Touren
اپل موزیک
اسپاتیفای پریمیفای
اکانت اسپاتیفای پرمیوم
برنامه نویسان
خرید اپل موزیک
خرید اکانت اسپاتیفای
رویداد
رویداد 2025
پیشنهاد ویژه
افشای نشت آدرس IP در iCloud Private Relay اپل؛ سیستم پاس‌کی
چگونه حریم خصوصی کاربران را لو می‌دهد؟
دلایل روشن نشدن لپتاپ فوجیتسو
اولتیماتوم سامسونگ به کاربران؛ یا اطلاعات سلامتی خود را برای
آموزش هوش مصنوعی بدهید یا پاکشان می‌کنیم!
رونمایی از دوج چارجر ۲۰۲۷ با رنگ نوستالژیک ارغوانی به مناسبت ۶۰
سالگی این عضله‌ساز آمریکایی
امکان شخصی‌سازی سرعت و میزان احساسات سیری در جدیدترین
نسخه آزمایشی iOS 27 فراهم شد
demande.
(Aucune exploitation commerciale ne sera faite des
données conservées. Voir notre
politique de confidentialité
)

--

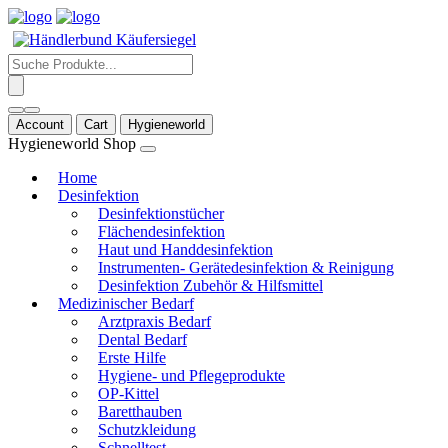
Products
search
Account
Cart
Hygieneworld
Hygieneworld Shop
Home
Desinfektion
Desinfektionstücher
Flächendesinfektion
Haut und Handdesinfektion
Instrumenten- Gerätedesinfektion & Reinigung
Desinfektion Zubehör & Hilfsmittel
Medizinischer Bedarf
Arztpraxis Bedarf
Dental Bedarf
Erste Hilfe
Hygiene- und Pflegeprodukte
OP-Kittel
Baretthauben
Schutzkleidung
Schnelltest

What you have to do >>
Among the entries above, find the line with "Hygiene- und Pflegeprodukte" and the line with "Schnelltest"; give again exactly these two lines and all lines between them.

Answer for the task >>
Hygiene- und Pflegeprodukte
OP-Kittel
Baretthauben
Schutzkleidung
Schnelltest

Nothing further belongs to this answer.